§ Directions for this task: Return, word for word, the lines running from the one that contains "18, n. 1, p." to the final line of the listing below.

§ Task inputs:
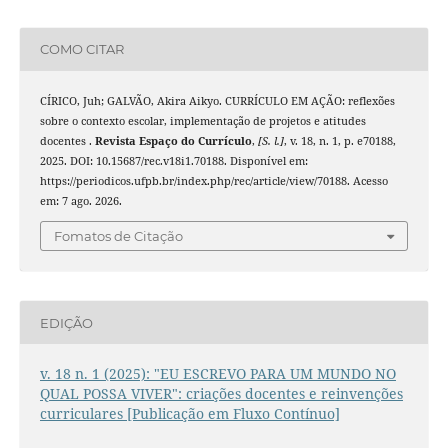
COMO CITAR
CÍRICO, Juh; GALVÃO, Akira Aikyo. CURRÍCULO EM AÇÃO: reflexões
sobre o contexto escolar, implementação de projetos e atitudes
docentes .
Revista Espaço do Currículo
,
[S. l.]
, v. 18, n. 1, p. e70188,
2025. DOI: 10.15687/rec.v18i1.70188. Disponível em:
https://periodicos.ufpb.br/index.php/rec/article/view/70188. Acesso
em: 7 ago. 2026.
Fomatos de Citação
EDIÇÃO
v. 18 n. 1 (2025): "EU ESCREVO PARA UM MUNDO NO
QUAL POSSA VIVER": criações docentes e reinvenções
curriculares [Publicação em Fluxo Contínuo]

§ Finished exercise:
, v. 18, n. 1, p. e70188,
2025. DOI: 10.15687/rec.v18i1.70188. Disponível em:
https://periodicos.ufpb.br/index.php/rec/article/view/70188. Acesso
em: 7 ago. 2026.
Fomatos de Citação
EDIÇÃO
v. 18 n. 1 (2025): "EU ESCREVO PARA UM MUNDO NO
QUAL POSSA VIVER": criações docentes e reinvenções
curriculares [Publicação em Fluxo Contínuo]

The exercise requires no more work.